In October 1950, British mathematician Alan Turing created what he called the imitation game.
Turing’s journal article, first published in the Mind quarterly journal of psychology and philosophy, would later become known as the “Turing Test” — a widely popularized test of a machine’s ability to exhibit intelligent behavior equivalent to or indistinguishable from that of a human.
Since then, the concept of an artificial intelligence (AI) system including intelligence exceeds ours captured the public imagination. And now tech companies like OpenAI, Anthropic, Alphabet, Microsoft and others have publicly declared they are try to build such a system.
OpenAI even included in its project the objective of developing a machine capable of artificial general intelligence (AGI). founding charter.
But anthropomorphizing AI systems, or assigning human characteristics to them, can present several dangers – and for many commercial use cases of the innovative technology, it can be a fatal distraction from the very real utility that AI systems can be used for. AI can offer.
After all, AI is far from being as mysterious like people think. AI models are computerized systems that deploy sophisticated probabilistic algorithms at lightning speed to solve complex problems. They are trained to imitate and built to generate. They do not think, do not believe and do not react.
And assuming that AI models and products possess human-like understanding, emotion, or reasoning abilities, companies that seek to exploit the technology beyond what it is currently capable of may fail.
Education and communication about the nature of AI systems can help manage expectations and ensure responsible use. In an enterprise environment, deploy AI systems with a lucid approach to quantifiable goals and the expected return on investment (ROI) is the key to success.

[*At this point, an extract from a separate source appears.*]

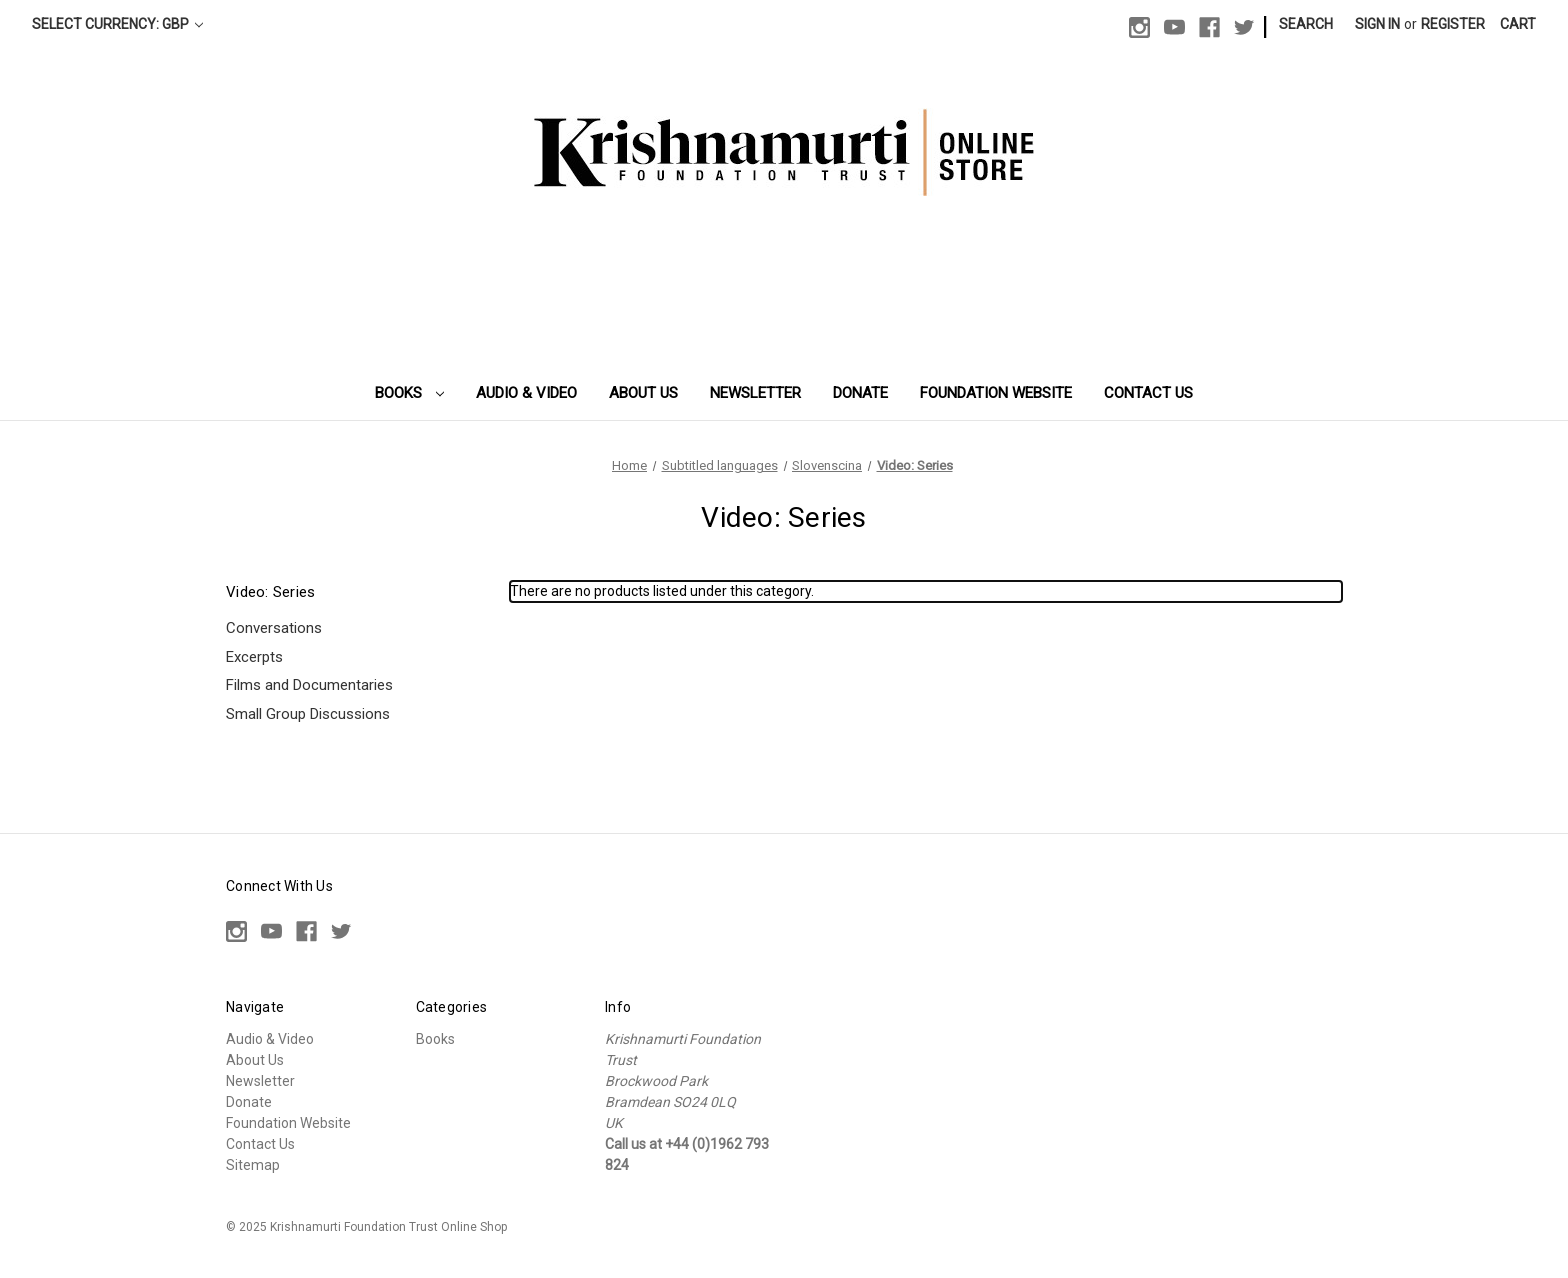 The height and width of the screenshot is (1278, 1568). Describe the element at coordinates (643, 393) in the screenshot. I see `About Us` at that location.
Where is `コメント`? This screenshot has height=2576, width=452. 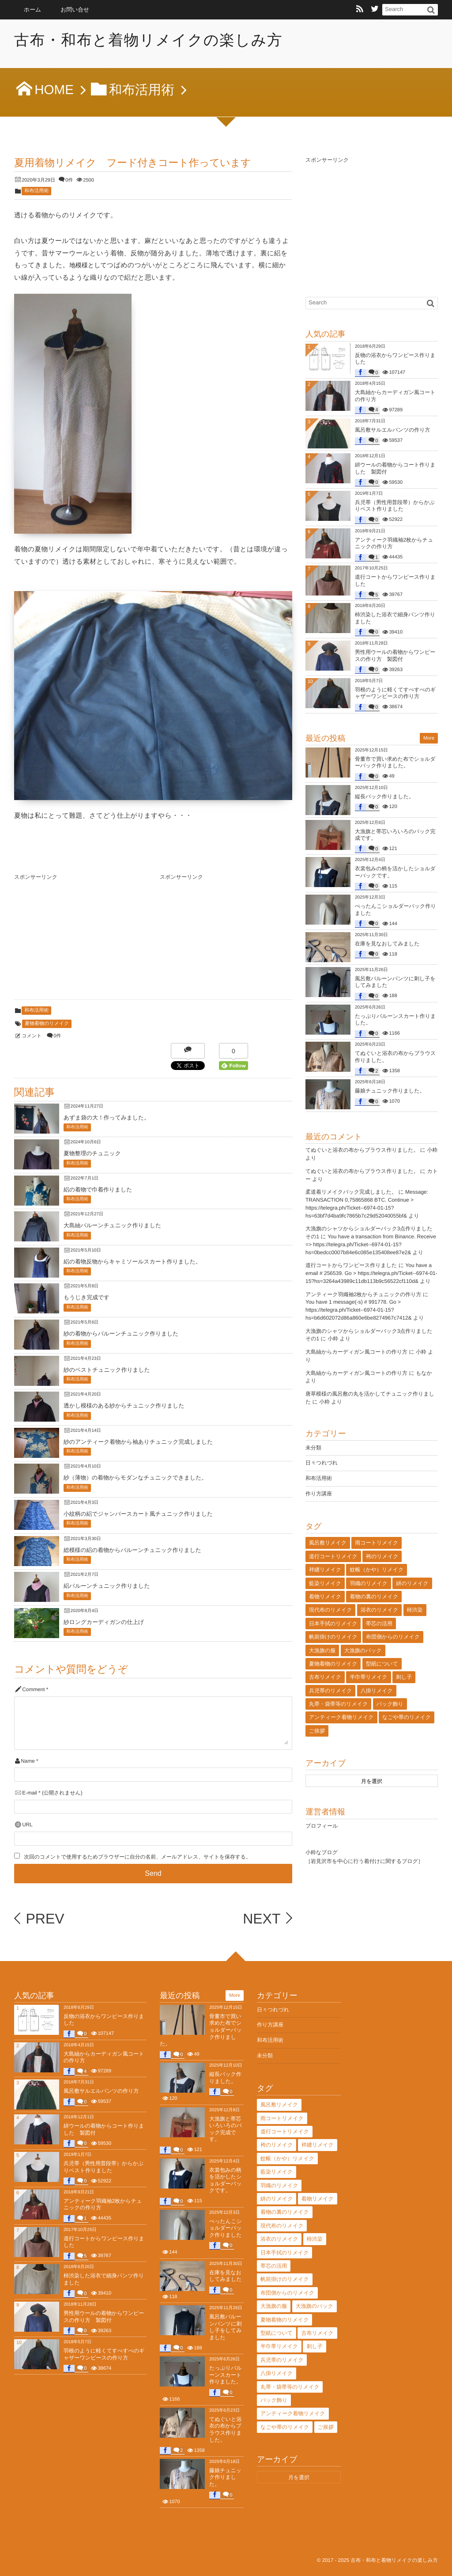 コメント is located at coordinates (31, 1036).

Learn more: Demystifying AI: the probability theory behind LLMs like OpenAI’s ChatGPT
AI is a tool, not a creature: it will perform tasks, not jobs
Scientific researchers and various government agencies have been working on forms of AI since the 1940s and 1950s, but the availability of Big Data to train AI models and advances in hardware such as AI chips and high computing performance have led to major advances in the field. during the last years.
The emergence of generative AI has led to conversational AI interfaces that use billions of data points and advanced probabilistic algorithms to mimic human writing and communication styles.
While chatbots like OpenAI’s ChatGPT, Google’s Bard, Anthropic’s Claude and others each conduct conversations and even write code or generate images, as if they were human, this is not the case . And their capabilities are much more limited.
“Imagination and new creation are Not something AI is capable of… it only imitates what it has learned,” Ofir KrakowskiCEO and co-founder of Deepdubtold PYMNTS earlier this month.
But that doesn’t mean that AI can’t do it, just that it’s never been more important than today to fully understand limitations, decision-making processes and potential biases. inherent to AI in order to effectively deploy and integrate intelligent software. .
So that businesses really get the most out of it To take advantage of AI, they need to understand how it works and be clear about the desired outcome – and this is true. In all areas where AI is applied.
For many tasks, especially those that involve analyzing large amounts of data or information or are repetitive, AI can be a much more economically viable solution than relying on human labor.
AI is already being deployed in areas such as material science And drug discovery to energize and increase the capabilities of human researchers.
AI-based solutions can be particularly useful within finance and accounting offices, helping employees in areas such as processing invoices, generating computer code, creating financial forecasts and preliminary budgets, completing audits, streamlining business correspondence and brainstorming and even researching tax and compliance guidelines.
See also: Demystifying AI capabilities for use in payments
2024 will be about increasing the accuracy of AI results
Viewing AI as human can lead to overestimating its capabilities – and underestimating its weaknesses.
“Technology can be scary in the abstractbut what would happen if I told you that a robot will start ordering for you all day – it’s Google Maps – or the robot will tell you where to eat – it’s OpenTable – and the robot will even tell you with who hook up and date – that’s Tinder,” Adrian AounCEO of Before, told PYMNTS in December. “When robots appear, they are at your service. AI is not at the service of its own mission, it is at the service of your mission.
The next phase of AI for business must ensure that models can be audited by humans and that the decision process used is clear and can be refined.
“The use of AI by businesses must be precise and relevant – and it must be goal-oriented. Consumers can have fun with AI, but in a professional conversation or as part of a business workflow, the numbers need to be right and the answer needs to be correct. Beerud ShethCEO of Conversational AI Platform Gupshuptold PYMNTS in November.
Like PYMNTS did reportedTHE Generative AI the industry is expected to reach $1.3 trillion by 2032. But rather than a single omniscient super-AI, better at everything humans can do, market growth will likely be driven and accelerated by a variety of Different AIs with different abilities. strengths, each refined for various applications.
“There is a long way to go before there is a futuristic version of AI where machines think and make decisions. …Humans will be here for quite a while,” Tony Wimmerresponsible for data and analysis at JP Morgan Paymentstold PYMNTS in March.